Durante anos, houve uma coluna recortada no meu arquivo de recorte. Bem na frente. Nenhum corte recebeu um lugar maior do que este escrito. Cada vez leio-o como se fosse novo e cada vez concordo plenamente com o que diz. A coluna do escritor holandês Arnon Grunberg foi publicada no 24 de fevereiro de 2015. Ele escreveu ou todavia escreve (não sei) uma coluna semanal no guia de televisão do VPRO sob o título Yasha. E eu só cortei e salvei este coluna.

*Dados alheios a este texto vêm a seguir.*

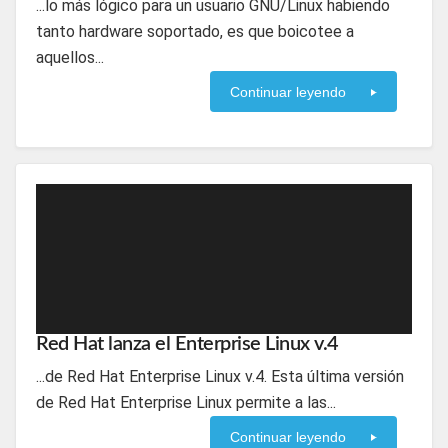
...lo más lógico para un usuario GNU/Linux habiendo
tanto hardware soportado, es que boicotee a
aquellos...
Continuar leyendo
Red Hat lanza el Enterprise Linux v.4
...de Red Hat Enterprise Linux v.4. Esta última versión
de Red Hat Enterprise Linux permite a las...
Continuar leyendo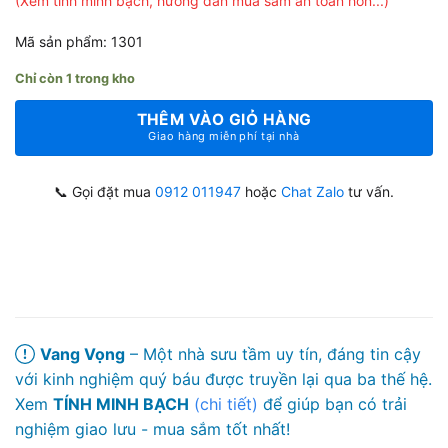
(Xem tính minh bạch, hướng dẫn mua sắm an toàn hơn...)
Mã sản phẩm: 1301
Chỉ còn 1 trong kho
THÊM VÀO GIỎ HÀNG
Giao hàng miễn phí tại nhà
📞 Gọi đặt mua
0912 011947
hoặc
Chat Zalo
tư vấn.
Vang Vọng
– Một nhà sưu tầm uy tín, đáng tin cậy
với kinh nghiệm quý báu được truyền lại qua ba thế hệ.
Xem
TÍNH MINH BẠCH
(chi tiết)
để giúp bạn có trải
nghiệm giao lưu - mua sắm tốt nhất!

Hoje a coluna passou pelas minhas mãos novamente e novamente me perguntei: Deveria salvar? Vou guardar-a e compartilhar o texto contigo. Por se em caso não leste-a nos dias, e porque isso me faz pensar de novo e novo.

Fraqueza

Eu associo doença com fraqueza e fraqueza deve ser evitada. Em teoria, tenho a mente aberta e posso tolerar tudo, mas, na prática, estremeço por doença e fraqueza, especialmente quando chegam perto demais. Com isso quero dizer que estremeço pela minha própria fraqueza, embora também acho que a fraqueza de outras pessoas seja estremecida quando sou confrontada de perto.
Isso provavelmente pode ser explicado psicologicamente. A minha mãe tinha pouca ou nenhuma compaixão se os seus filhos estivessem doentes, ela tinha uma tendência a censurá-lhes em caso de doença: ‘Por que tu saíste de casa sem lenço, como te avisei.’ E do leito do meu pai lembro-me que ela repetia: ‘Como tu pudeste fazer isso connosco?’
Essa explicação psicológica é fácil demais e bonita demais. Tudo se encaixa e quando tudo se encaixa, a realidade é prejudicada. Muito pode ser dito sobre essa realidade, mas um enigma resolvido não é essa realidade.
Para mim, a fraqueza começa com um resfriado. Uma das minhas missões é não pegar um resfriado. Não é que engulo todos os tipos de remédios homeopáticos ou exagero com vitamina C, controlo a constipação com força de vontade.
Quando não consigo, sinto isso como uma derrota pessoal. Uma forma de falha. Estar doente, mesmo que seja apenas um resfriado, é uma forma de culpa. A doença é a prova tangível da culpa, mesmo que a culpa é de não cuidar-te suficiente.
Por isso raramente visito médicos, porque em princípio não estou doente. Geralmente só quando preciso de vacinas para viajar para áreas exóticas.
Pode-se ver o medo da morte em tudo isso – um medo que podes ver em quase tudo -, mas essa explicação parece muito simples para mim.
Eu diria assim: o trabalho é a justificação da minha existência. Se estou doente, não posso trabalhar ou trabalhar menos e esta justificação caduca.
Não temo tanto a morte como o ponto em que ainda existo sem poder justificar essa existência.

Arnon Grunberg

Talvez tu agora queiras levantar todos os tipos de objeções sobre, por exemplo, que não pode fazer nada contra uma doença incurável. Esse não é o ponto aqui, eu acho. Me refiro aqui mais ao todo. Se eu leio com a minha visão ampla, então não através dum túnel, o mensagem é correto para mim.

Todas as palavras se encaixam na minha imagem sobre o significado da existência. E o significado é ser uma contribuição para a sociedade. Se escreves livros ou fazes outra coisa, tu sempre podes ser uma contribuição.